The rise in oil prices is feeding through into higher spending in the oil and gas sector and will continue to drive up drilling activity globally over the second half of the year and 2019, according to oil and gas analysts at Fitch Solutions Macro Research.
“Globally, rotary rig counts have averaged 183 rigs higher in the year to date, compared to the same period last year,” the analysts said in a report sent to Rigzone on Tuesday.
“The majority of additions have been made in North America, as shale developments continue to pick up pace. Internationally, the rig count has averaged 23 rigs higher, but performance has been widely varied between the different regions,” the analysts added.

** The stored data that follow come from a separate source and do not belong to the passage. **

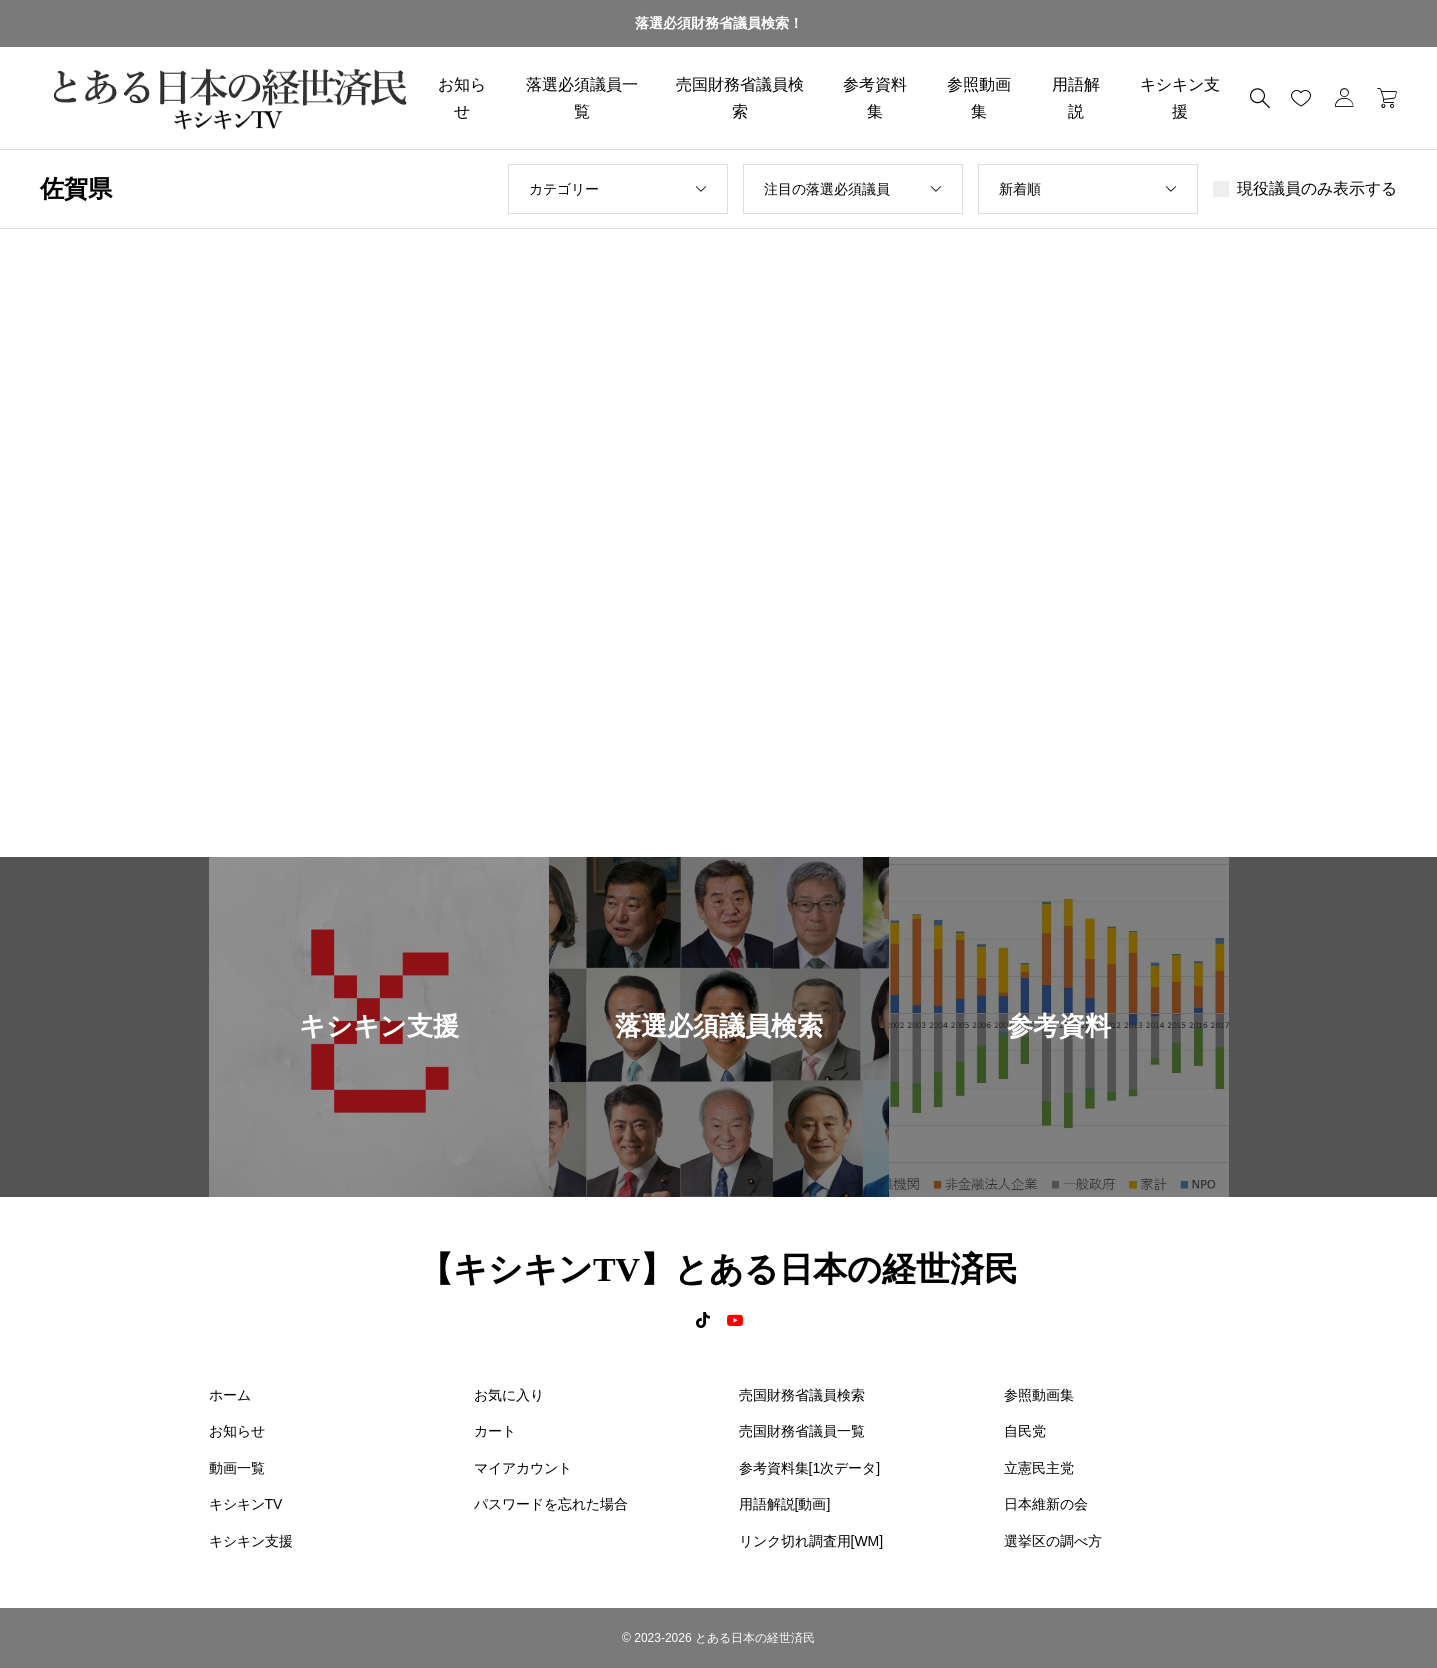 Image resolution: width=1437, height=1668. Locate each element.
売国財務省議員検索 (740, 98)
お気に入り (509, 1395)
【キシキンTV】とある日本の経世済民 (718, 1269)
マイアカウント (523, 1468)
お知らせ (462, 98)
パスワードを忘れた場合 (551, 1504)
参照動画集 (979, 98)
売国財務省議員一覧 (802, 1431)
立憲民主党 (1039, 1468)
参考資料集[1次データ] (810, 1468)
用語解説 (1076, 98)
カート (495, 1431)
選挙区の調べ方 (1053, 1541)
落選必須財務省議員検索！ (719, 23)
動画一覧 (237, 1468)
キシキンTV (246, 1504)
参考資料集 (875, 98)
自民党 (1025, 1431)
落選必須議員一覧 (582, 98)
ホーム (230, 1395)
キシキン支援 (1180, 98)
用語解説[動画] (785, 1504)
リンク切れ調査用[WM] (811, 1541)
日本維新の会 (1046, 1504) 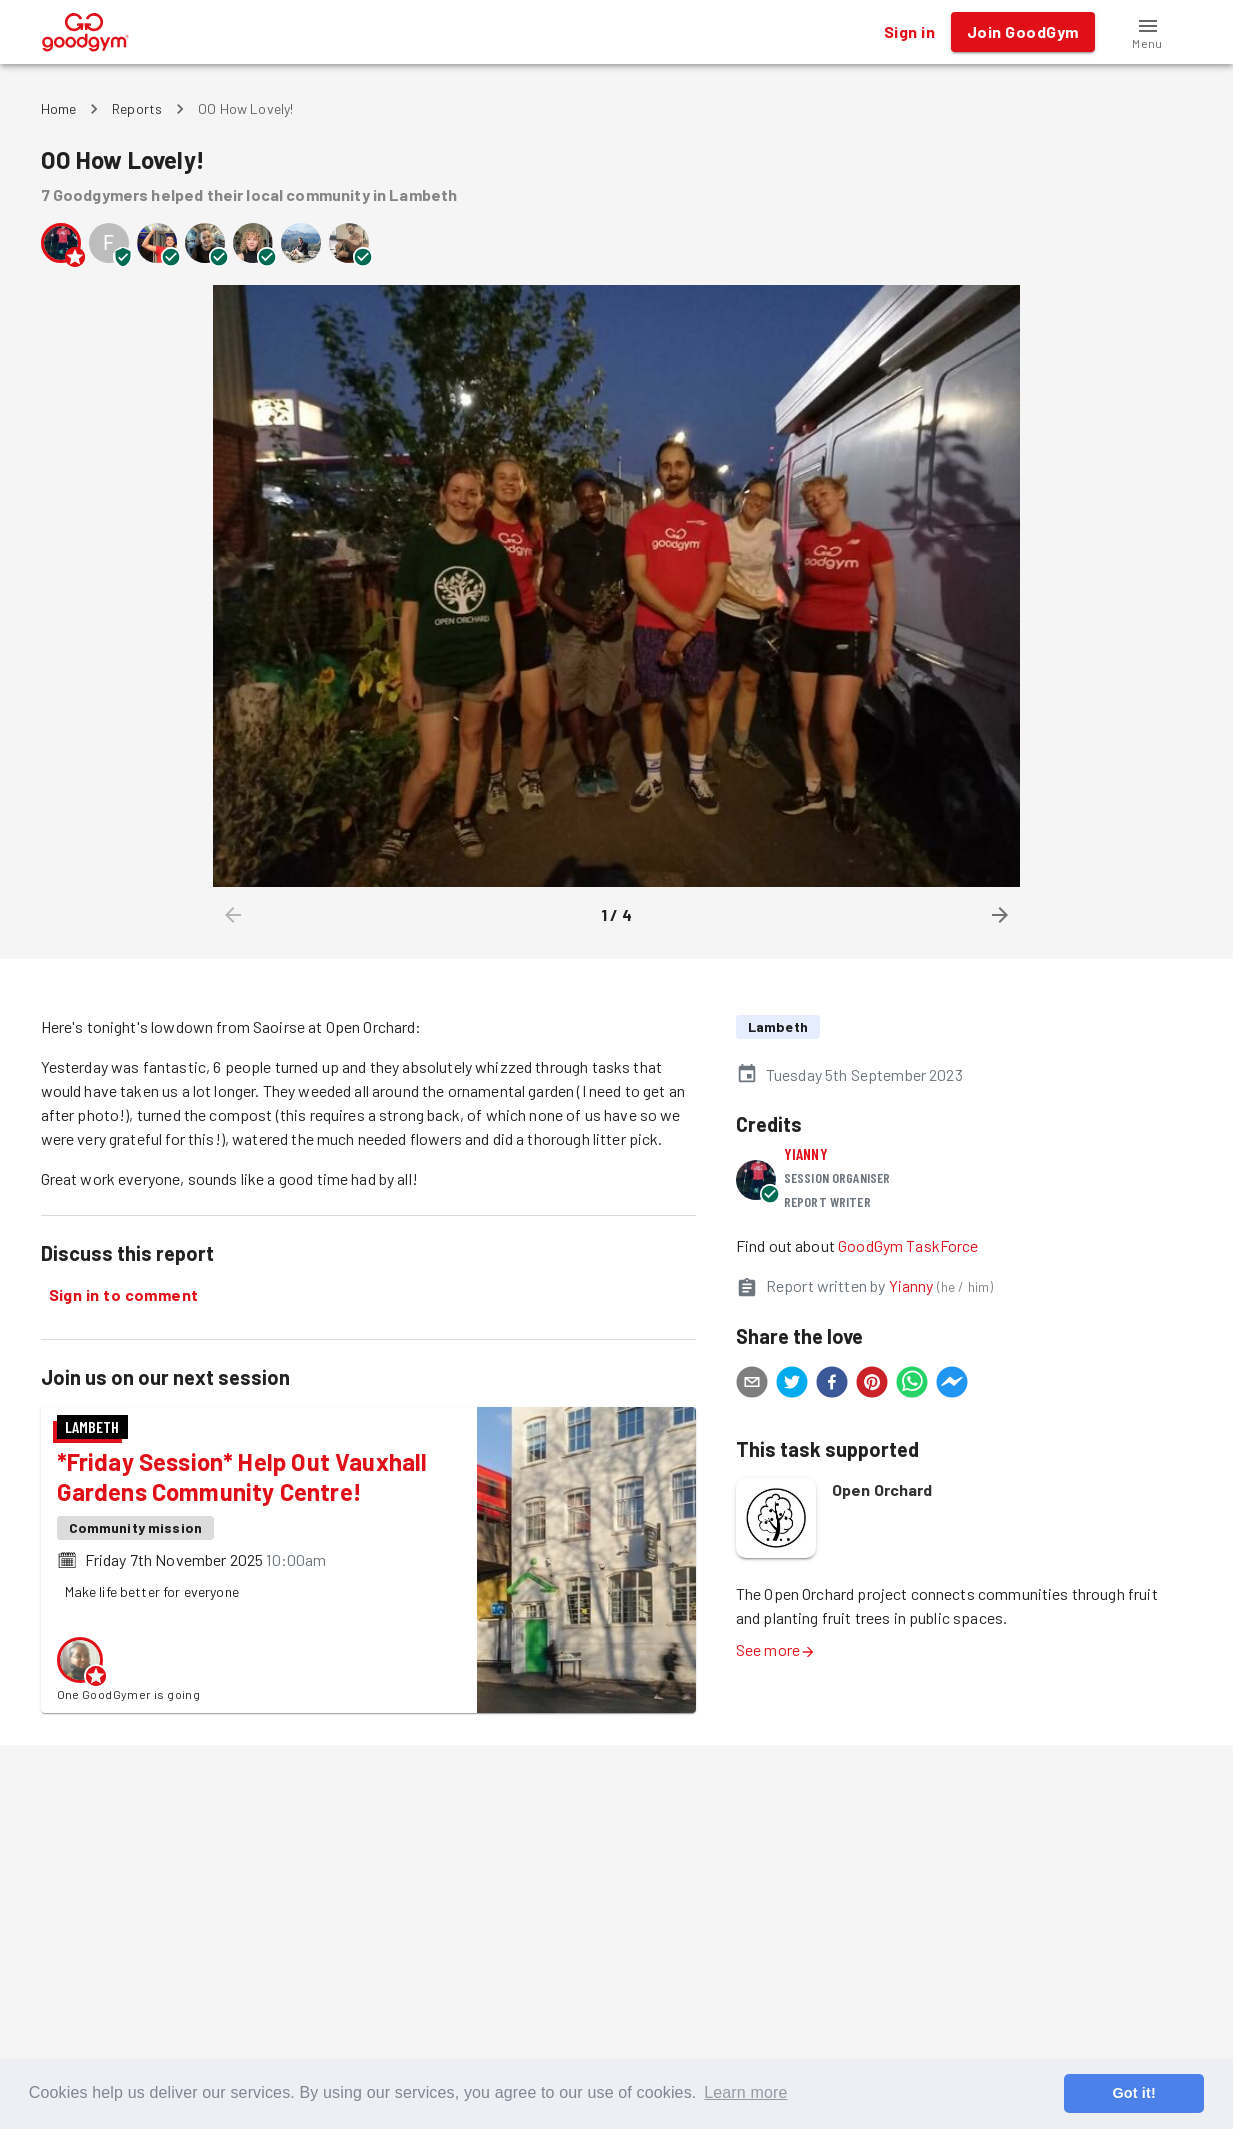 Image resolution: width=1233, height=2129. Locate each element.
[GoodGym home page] (85, 29)
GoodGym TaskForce (908, 1245)
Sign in (909, 32)
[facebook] (832, 1385)
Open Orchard (882, 1489)
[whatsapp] (912, 1385)
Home (59, 108)
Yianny (806, 1153)
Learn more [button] (745, 2092)
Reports (137, 108)
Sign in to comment (124, 1295)
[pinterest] (872, 1385)
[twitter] (792, 1385)
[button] (1148, 32)
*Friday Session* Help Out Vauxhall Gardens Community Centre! (242, 1476)
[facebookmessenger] (952, 1385)
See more (776, 1649)
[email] (752, 1385)
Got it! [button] (1133, 2093) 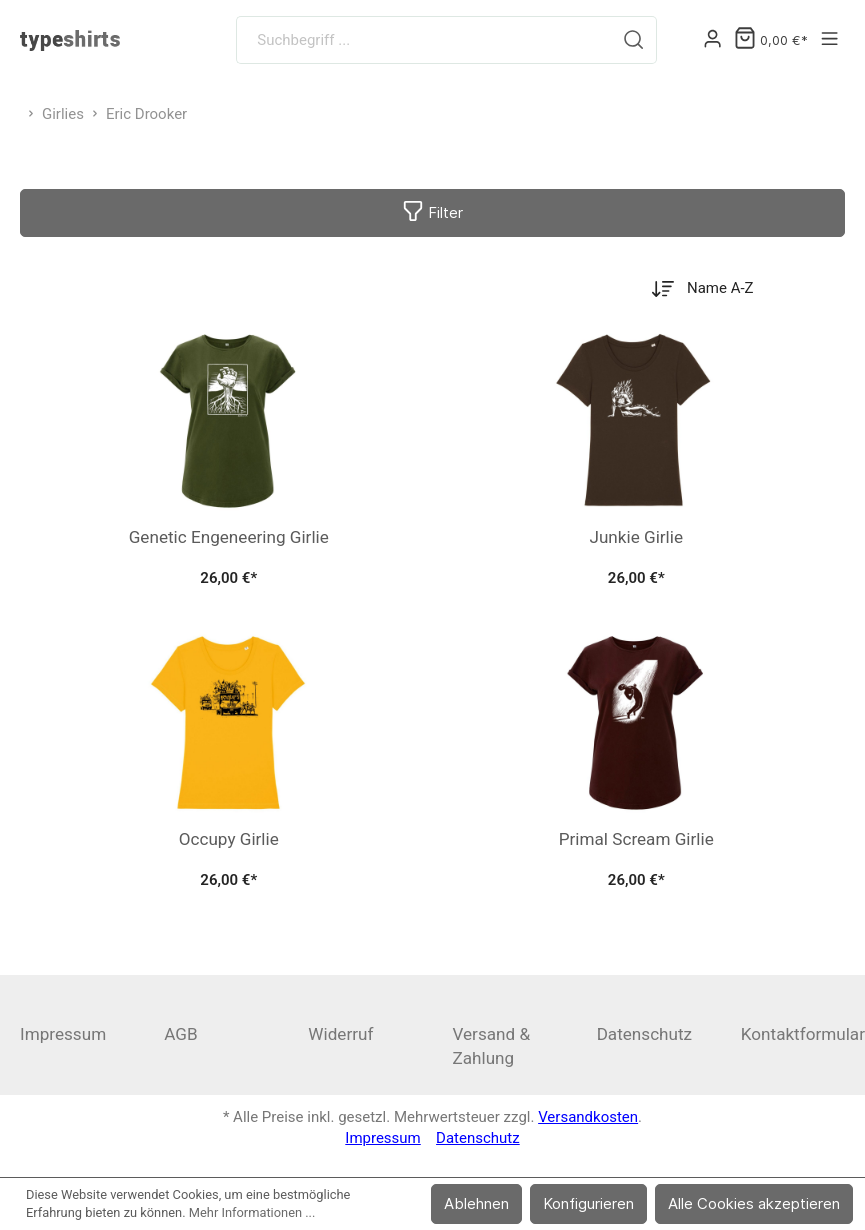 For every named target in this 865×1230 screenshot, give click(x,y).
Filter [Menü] (432, 209)
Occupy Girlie (229, 839)
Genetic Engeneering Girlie (229, 537)
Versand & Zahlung (491, 1046)
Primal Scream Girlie (636, 839)
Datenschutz (644, 1034)
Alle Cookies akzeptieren (754, 1203)
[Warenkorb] (771, 40)
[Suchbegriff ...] (424, 40)
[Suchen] (634, 40)
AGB (180, 1034)
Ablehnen (476, 1203)
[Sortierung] (733, 288)
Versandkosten (588, 1117)
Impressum (63, 1034)
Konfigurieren (588, 1203)
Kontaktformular (803, 1034)
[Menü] (829, 40)
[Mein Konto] (712, 40)
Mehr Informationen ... (252, 1212)
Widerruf (340, 1034)
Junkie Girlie (636, 537)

Fitch Macro Solutions Research analysts said they expect “continued strong growth in US shale, with producers set to add around 1.25 million barrels per day of crude and condensates over 2018 on an annual average basis”.
In the report, the Fitch Macro Solutions Research representatives also stated that “there is a shift underway away from gas and towards oil-directed drilling”.
“When oil prices decline, both oil-and gas-directed rig counts tend [to] fall, due to the outsize impact of oil revenue on capex [capital expenditure]. However, due to a number of factors, including differences in cost and contracting structures, gas-directed drilling tends to face less downside pressure overall,” the analysts said.
“As oil prices continue to recover, and investor confidence with them, we expect the focus to swing back towards oil over the coming years. However, we view the shift as a cyclical and not a structural one, with secular trends in policy, pricing and technology strongly favoring gas over a longer-term (multi-decade) horizon,” the analysts added.